CAR‑Astrocyte Therapy: Single‑Injection Amyloid Clearance Reported in Mice

A report on CAR-astrocytes describes a preclinical approach in a mouse model of amyloid pathology. Investigators report peripheral, noninvasive AAV delivery to target CNS astrocytes with an anti–amyloid-β (Aβ) chimeric antigen receptor (CAR).

A single systemic administration is described as supporting broad brain expression and as being associated with prevention of Aβ accumulation and early plaque deposition when delivered before plaque onset, and a significant reduction of established amyloid burden when delivered after plaques were present. The report frames these outcomes as arising from engineered resident glia rather than transplanted cells, and the findings are presented as single-dose, mouse-only observations.
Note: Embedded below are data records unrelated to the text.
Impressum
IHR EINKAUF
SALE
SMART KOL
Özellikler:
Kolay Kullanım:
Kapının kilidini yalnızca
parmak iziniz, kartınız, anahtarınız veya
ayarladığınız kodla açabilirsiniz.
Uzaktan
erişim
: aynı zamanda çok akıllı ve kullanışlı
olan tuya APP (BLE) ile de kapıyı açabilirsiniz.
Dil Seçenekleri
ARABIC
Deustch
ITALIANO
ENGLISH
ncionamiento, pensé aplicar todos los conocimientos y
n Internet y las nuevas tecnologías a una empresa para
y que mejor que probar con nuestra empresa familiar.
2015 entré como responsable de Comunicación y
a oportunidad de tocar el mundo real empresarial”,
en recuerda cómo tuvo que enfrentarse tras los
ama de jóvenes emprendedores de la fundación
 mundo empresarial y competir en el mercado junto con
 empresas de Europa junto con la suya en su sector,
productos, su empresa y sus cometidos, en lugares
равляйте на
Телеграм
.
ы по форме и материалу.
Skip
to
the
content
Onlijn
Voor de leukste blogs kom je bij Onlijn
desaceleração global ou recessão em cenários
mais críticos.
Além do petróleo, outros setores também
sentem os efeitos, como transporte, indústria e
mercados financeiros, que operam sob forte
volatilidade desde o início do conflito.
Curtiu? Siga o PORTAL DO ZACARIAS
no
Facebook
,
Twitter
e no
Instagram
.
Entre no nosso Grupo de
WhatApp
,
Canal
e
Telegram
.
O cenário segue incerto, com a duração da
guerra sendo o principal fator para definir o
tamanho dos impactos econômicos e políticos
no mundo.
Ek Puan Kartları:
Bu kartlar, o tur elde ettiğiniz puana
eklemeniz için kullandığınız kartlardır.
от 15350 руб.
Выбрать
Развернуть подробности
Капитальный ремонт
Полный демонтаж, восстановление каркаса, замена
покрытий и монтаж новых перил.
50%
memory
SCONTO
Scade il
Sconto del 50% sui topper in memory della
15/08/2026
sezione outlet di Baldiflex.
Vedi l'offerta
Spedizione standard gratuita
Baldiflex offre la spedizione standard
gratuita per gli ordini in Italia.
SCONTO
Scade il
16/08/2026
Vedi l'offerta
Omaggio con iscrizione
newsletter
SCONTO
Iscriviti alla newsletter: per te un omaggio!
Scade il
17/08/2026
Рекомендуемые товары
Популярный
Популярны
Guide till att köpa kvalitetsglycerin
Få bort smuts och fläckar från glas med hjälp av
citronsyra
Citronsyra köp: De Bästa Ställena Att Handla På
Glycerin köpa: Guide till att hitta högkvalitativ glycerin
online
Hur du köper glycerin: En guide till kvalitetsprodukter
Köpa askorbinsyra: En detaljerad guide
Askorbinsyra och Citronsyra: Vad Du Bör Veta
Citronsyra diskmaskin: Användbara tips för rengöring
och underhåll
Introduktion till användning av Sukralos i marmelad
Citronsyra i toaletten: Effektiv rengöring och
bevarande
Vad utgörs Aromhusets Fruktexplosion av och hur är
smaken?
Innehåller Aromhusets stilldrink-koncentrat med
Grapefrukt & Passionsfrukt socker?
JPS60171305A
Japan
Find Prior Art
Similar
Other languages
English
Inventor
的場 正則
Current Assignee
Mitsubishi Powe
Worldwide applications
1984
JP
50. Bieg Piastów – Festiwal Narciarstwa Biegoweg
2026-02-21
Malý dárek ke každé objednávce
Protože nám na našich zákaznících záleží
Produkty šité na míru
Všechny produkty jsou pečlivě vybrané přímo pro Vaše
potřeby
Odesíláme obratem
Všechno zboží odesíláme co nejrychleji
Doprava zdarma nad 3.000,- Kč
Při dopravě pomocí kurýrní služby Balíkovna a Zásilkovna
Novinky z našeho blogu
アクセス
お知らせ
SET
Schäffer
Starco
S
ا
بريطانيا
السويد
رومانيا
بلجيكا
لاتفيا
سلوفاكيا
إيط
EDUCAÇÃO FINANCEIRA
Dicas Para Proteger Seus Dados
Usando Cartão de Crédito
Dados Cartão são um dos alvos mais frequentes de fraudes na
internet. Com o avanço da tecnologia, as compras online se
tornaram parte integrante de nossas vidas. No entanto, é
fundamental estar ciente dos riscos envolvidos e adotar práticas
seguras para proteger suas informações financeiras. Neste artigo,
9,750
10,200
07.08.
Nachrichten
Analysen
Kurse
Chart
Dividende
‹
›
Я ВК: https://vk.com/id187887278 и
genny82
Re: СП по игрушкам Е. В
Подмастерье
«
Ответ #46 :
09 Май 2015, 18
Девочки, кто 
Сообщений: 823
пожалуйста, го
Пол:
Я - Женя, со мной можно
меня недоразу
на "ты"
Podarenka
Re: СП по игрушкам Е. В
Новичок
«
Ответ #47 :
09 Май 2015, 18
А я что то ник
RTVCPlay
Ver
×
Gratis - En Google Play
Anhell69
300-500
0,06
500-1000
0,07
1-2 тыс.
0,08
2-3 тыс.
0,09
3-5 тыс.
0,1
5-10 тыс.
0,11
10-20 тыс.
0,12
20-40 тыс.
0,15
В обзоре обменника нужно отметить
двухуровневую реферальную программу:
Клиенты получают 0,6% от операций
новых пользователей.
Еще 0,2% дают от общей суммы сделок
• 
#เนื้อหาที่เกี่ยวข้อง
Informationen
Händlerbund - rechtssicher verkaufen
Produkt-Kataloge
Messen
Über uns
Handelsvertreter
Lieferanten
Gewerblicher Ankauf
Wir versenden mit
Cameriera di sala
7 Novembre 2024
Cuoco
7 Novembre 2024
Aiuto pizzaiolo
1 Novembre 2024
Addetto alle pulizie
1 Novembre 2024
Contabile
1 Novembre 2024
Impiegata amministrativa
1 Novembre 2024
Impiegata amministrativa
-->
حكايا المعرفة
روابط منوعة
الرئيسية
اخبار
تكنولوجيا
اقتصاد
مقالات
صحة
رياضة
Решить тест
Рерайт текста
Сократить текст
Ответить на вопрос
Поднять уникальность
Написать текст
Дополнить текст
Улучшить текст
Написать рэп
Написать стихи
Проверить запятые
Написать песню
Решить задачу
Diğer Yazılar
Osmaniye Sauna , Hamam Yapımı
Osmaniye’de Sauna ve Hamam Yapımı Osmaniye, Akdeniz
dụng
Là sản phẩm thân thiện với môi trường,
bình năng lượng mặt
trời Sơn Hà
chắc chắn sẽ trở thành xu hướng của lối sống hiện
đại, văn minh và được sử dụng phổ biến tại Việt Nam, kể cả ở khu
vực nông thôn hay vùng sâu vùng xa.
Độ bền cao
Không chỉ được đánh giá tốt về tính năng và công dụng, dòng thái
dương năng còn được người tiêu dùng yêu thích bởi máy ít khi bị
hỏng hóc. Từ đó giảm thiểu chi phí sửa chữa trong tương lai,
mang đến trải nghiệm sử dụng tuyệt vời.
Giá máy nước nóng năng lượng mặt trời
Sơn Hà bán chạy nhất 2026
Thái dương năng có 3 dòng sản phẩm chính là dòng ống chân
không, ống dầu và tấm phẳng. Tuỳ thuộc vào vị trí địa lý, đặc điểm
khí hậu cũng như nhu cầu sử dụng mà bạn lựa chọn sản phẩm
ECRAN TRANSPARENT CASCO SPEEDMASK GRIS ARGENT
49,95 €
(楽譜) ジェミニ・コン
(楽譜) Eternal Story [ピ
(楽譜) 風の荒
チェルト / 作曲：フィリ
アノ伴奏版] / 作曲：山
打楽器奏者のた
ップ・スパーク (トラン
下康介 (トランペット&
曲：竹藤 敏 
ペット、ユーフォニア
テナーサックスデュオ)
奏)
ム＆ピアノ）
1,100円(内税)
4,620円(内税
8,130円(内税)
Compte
The abstract describes creating CAR-expressing astrocytes (CAR-A) by fusing an anti-Aβ single-chain variable fragment (scFv) to intracellular domains of selected phagocytic receptors to enable recognition, phagocytosis, and degradation of Aβ42 oligomers. For CNS targeting, investigators report systemic delivery with AAV-PHP.eB-GFAP to drive astrocyte expression broadly across the brain. This strategy is presented as a way to leverage an abundant glial population and as a platform whose intracellular signaling can be tuned, described as conceptually complementary to other Aβ clearance approaches. The delivery approach and promoter choice are described as enabling CNS-wide astrocyte transduction following peripheral administration.

The abstract reports two timing scenarios for in vivo evaluation. When administered before plaque onset, it describes prevention of Aβ accumulation and early plaque deposition with associated pathology for 2.5 months. When administered after plaque formation, it reports a significant reduction in amyloid burden within three months, accompanied by reduced neuritic dystrophy. These tissue-pathology readouts are presented in relation to when CAR-A delivery occurred relative to plaque development.

For construct selection, the abstract reports generating four FcRγ-independent anti-Aβ CAR designs and evaluating them in vitro, with two constructs selected for in vivo CNS delivery. One selected construct, Cre-Megf10, is described as a crenezumab-derived scFv linked to the phagocytic domain of MEGF10; the second (Adu-Dectin1) is described as an aducanumab-derived scFv linked to the phagocytic domain of Dectin1. The abstract notes that these constructs were examined with single-nucleus RNA sequencing and immunostaining to characterize glial responses in vivo, and it emphasizes these two CAR designs as the in vivo exemplars.

For cellular-state readouts, the abstract reports that both CAR designs induced disease-associated astrocyte states, while microglia shifted toward more homeostatic signatures with reduced exhaustion signatures, with shared glial signatures including disease-associated astrocytes and activated microglial populations. It also reports partially divergent downstream programs, describing Cre-Megf10 as acting mainly on astrocytic states and Adu-Dectin1 as additionally engaging microglial activation through astrocyte–microglia communication. As a caveat and forward-looking statement, the abstract notes that continued optimization will be needed to maximize amyloid clearance while preserving neuronal integrity and minimizing off-target effects.

Key Takeaways:

• The abstract reports peripheral, noninvasive AAV-PHP.eB-GFAP delivery to drive CNS-wide astrocyte expression of anti-Aβ CAR constructs in mice.
• Investigators describe prevention of Aβ accumulation and early plaque deposition with early delivery and a significant reduction in established amyloid pathology with post-plaque delivery over the reported follow-up periods.
• Single-nucleus RNA sequencing and immunostaining are reported to show disease-associated astrocyte states and shifts in microglial signatures toward more homeostatic states with reduced exhaustion signatures, alongside construct-dependent downstream programs.